The wellbore is adapted for use as a lubricator for assembly of lengthy installations. The subsurface safety valve is used in conjunction with a nipple inserted into the wellbore and held in position by a packer. A plug is part of the nipple assembly. Upon setting of the packer, two barriers downhole are created to facilitate assembly of tools such as a perforating gun in the wellbore behind two barriers. The tool, such as a perforating gun, has a running tool below it which engages the plug. When the assembly is made up in the wellbore, the plug is engaged by the running tool and released from the nipple. The plug can then be advanced through the open subsurface safety valve to the proper location for deployment of a perforating gun, for example. Upon completion of the downhole procedures, such as perforating, the tools are brought uphole and the plug is sealingly relatched in the nipple, thus recreating the necessary two barriers to permit opening the wellbore at the surface to remove the assembly of the downhole tools and the running tool. The plug can be reengaged as many times as necessary for installation of a variety of equipment. The nipple can then also be removed after the packer is released.

Description

FIELD OF THE INVENTION
The field of this invention relates to installation of lengthy assemblies into a live well while providing a dual shut-off capability in a technique which does not require lengthy surface-mounted lubricators.
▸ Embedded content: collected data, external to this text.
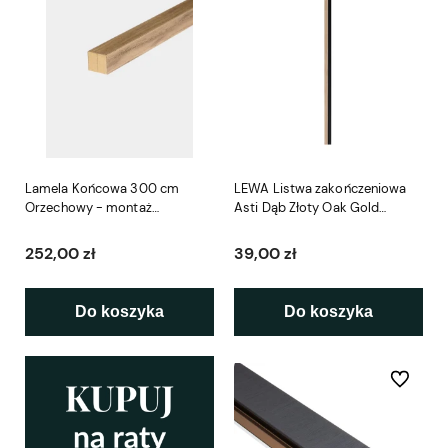
Lamela Końcowa 300 cm
LEWA Listwa zakończeniowa
Orzechowy - montaż
Asti Dąb Złoty Oak Gold
bezpośrednio na ścianie
LAMELIO
Woodupp
252,00 zł
39,00 zł
Do koszyka
Do koszyka
Do ulubio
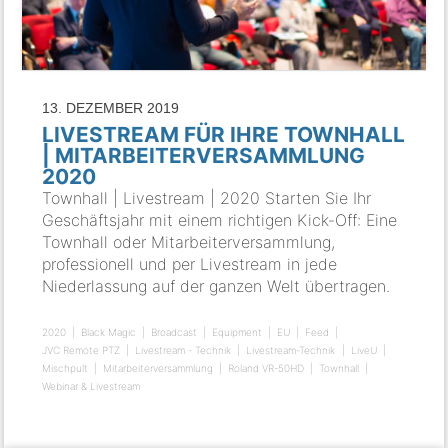
13. DEZEMBER 2019
LIVESTREAM FÜR IHRE TOWNHALL
| MITARBEITERVERSAMMLUNG
2020
Townhall | Livestream | 2020 Starten Sie Ihr
Geschäftsjahr mit einem richtigen Kick-Off: Eine
Townhall oder Mitarbeiterversammlung,
professionell und per Livestream in jede
Niederlassung auf der ganzen Welt übertragen.
2020
Black Magic
Broadcast
Equipment
EU
Feed
JVC Remote PTZ
Livestream - Technik
Livestream-Technik
LiveU
Mischpult
Mitarbeiterversammlung
Roland VR-50HD
Townhall
Webinar & Livestream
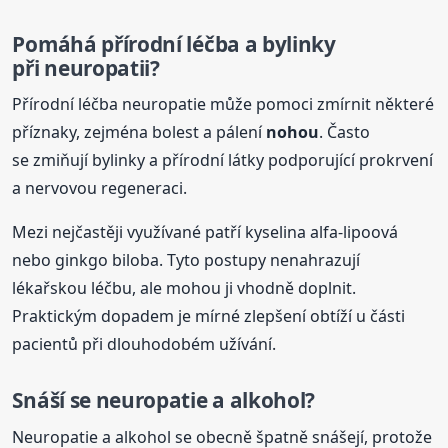
Pomáhá přírodní léčba a bylinky
při neuropatii?
Přírodní léčba neuropatie může pomoci zmírnit některé
příznaky, zejména bolest a pálení
nohou
. Často
se zmiňují bylinky a přírodní látky podporující prokrvení
a nervovou regeneraci.
Mezi nejčastěji využívané patří kyselina alfa-lipoová
nebo ginkgo biloba. Tyto postupy nenahrazují
lékařskou léčbu, ale mohou ji vhodně doplnit.
Praktickým dopadem je mírné zlepšení obtíží u části
pacientů při dlouhodobém užívání.
Snáší se neuropatie a alkohol?
Neuropatie a alkohol se obecně špatně snášejí, protože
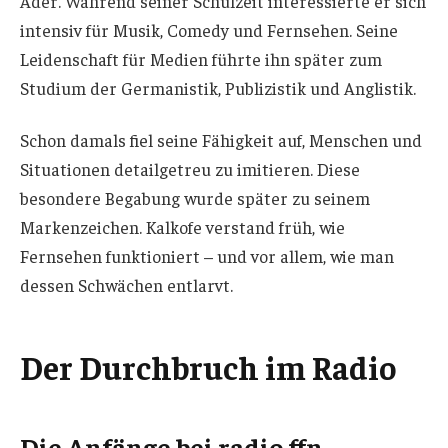
Ader. Während seiner Schulzeit interessierte er sich
intensiv für Musik, Comedy und Fernsehen. Seine
Leidenschaft für Medien führte ihn später zum
Studium der Germanistik, Publizistik und Anglistik.
Schon damals fiel seine Fähigkeit auf, Menschen und
Situationen detailgetreu zu imitieren. Diese
besondere Begabung wurde später zu seinem
Markenzeichen. Kalkofe verstand früh, wie
Fernsehen funktioniert – und vor allem, wie man
dessen Schwächen entlarvt.
Der Durchbruch im Radio
Die Anfänge bei radio ffn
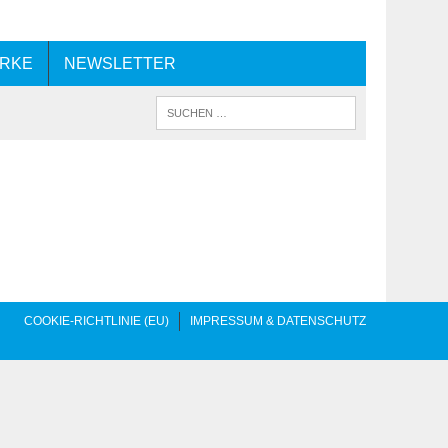
ERKE
NEWSLETTER
COOKIE-RICHTLINIE (EU)
IMPRESSUM & DATENSCHUTZ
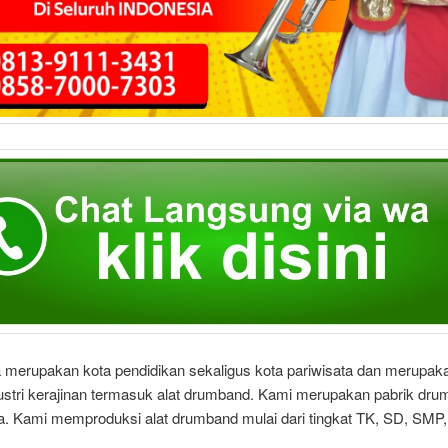
a merupakan kota pendidikan sekaligus kota pariwisata dan merupak
dustri kerajinan termasuk alat drumband. Kami merupakan pabrik dru
gja. Kami memproduksi alat drumband mulai dari tingkat TK, SD, SMP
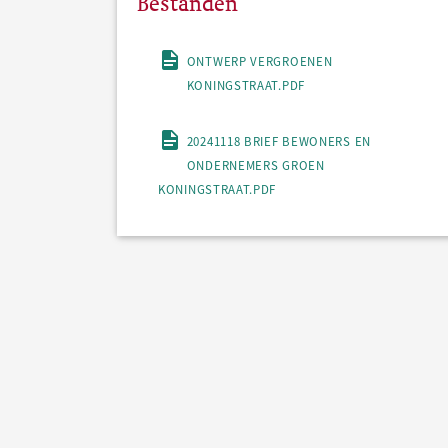
Bestanden
ONTWERP VERGROENEN
KONINGSTRAAT.PDF
20241118 BRIEF BEWONERS EN
ONDERNEMERS GROEN
KONINGSTRAAT.PDF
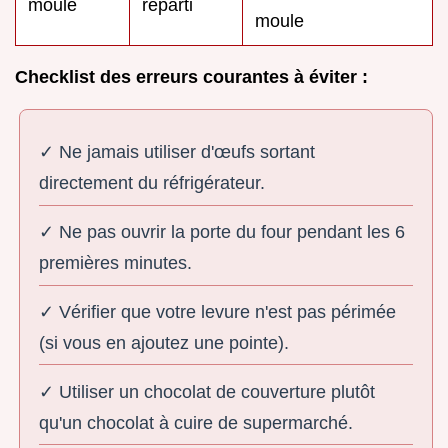
moule
réparti
moule
Checklist des erreurs courantes à éviter :
✓ Ne jamais utiliser d'œufs sortant
directement du réfrigérateur.
✓ Ne pas ouvrir la porte du four pendant les 6
premières minutes.
✓ Vérifier que votre levure n'est pas périmée
(si vous en ajoutez une pointe).
✓ Utiliser un chocolat de couverture plutôt
qu'un chocolat à cuire de supermarché.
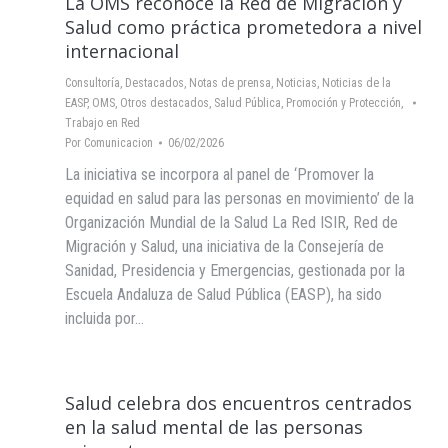
La OMS reconoce la Red de Migración y
Salud como práctica prometedora a nivel
internacional
Consultoría
,
Destacados
,
Notas de prensa
,
Noticias
,
Noticias de la
EASP
,
OMS
,
Otros destacados
,
Salud Pública, Promoción y Protección
,
Trabajo en Red
Por
Comunicacion
06/02/2026
La iniciativa se incorpora al panel de ‘Promover la
equidad en salud para las personas en movimiento’ de la
Organización Mundial de la Salud La Red ISIR, Red de
Migración y Salud, una iniciativa de la Consejería de
Sanidad, Presidencia y Emergencias, gestionada por la
Escuela Andaluza de Salud Pública (EASP), ha sido
incluida por…
Salud celebra dos encuentros centrados
en la salud mental de las personas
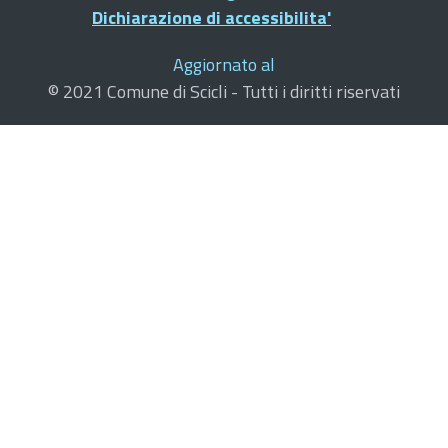
Dichiarazione di accessibilita'
Aggiornato al
© 2021 Comune di Scicli - Tutti i diritti riservati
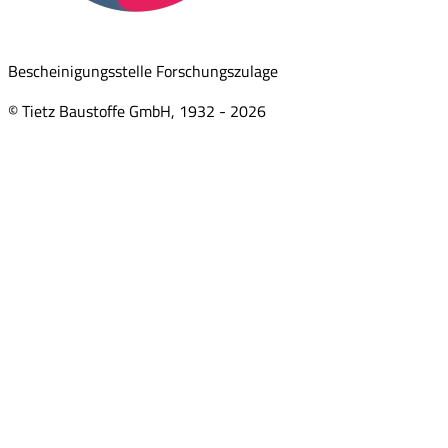
Bescheinigungsstelle Forschungszulage
© Tietz Baustoffe GmbH, 1932 -
2026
BACKGROUND OF THE INVENTION
In many applications, downhole assemblies which are quite lengthy need to be inserted into live wells. One technique that has been used in the past to accomplish this is to assemble a very tall lubricator. A lubricator is an isolation device mounted at the surface, which allows, through sequential valve operation, the assurance of a chamber which is at least doubly isolated from wellbore pressure, so that lengthy downhole assemblies can be assembled therein. Once the lengthy assemblies are fully put into the lubricator, the lubricator is isolated at the top around tubing or wireline and opened at the bottom. The tubing or wireline is then used to advance the assembly into the live well. One of the drawbacks of such a technique is that lubricators, which are 40 to 100 feet long, must be erected on the rig to accommodate lengthy bottomhole assemblies. This is time-consuming and expensive and further presents additional safety hazards for personnel who must be present near the top end of the lubricator to facilitate the insertion of the downhole assembly into the lubricator.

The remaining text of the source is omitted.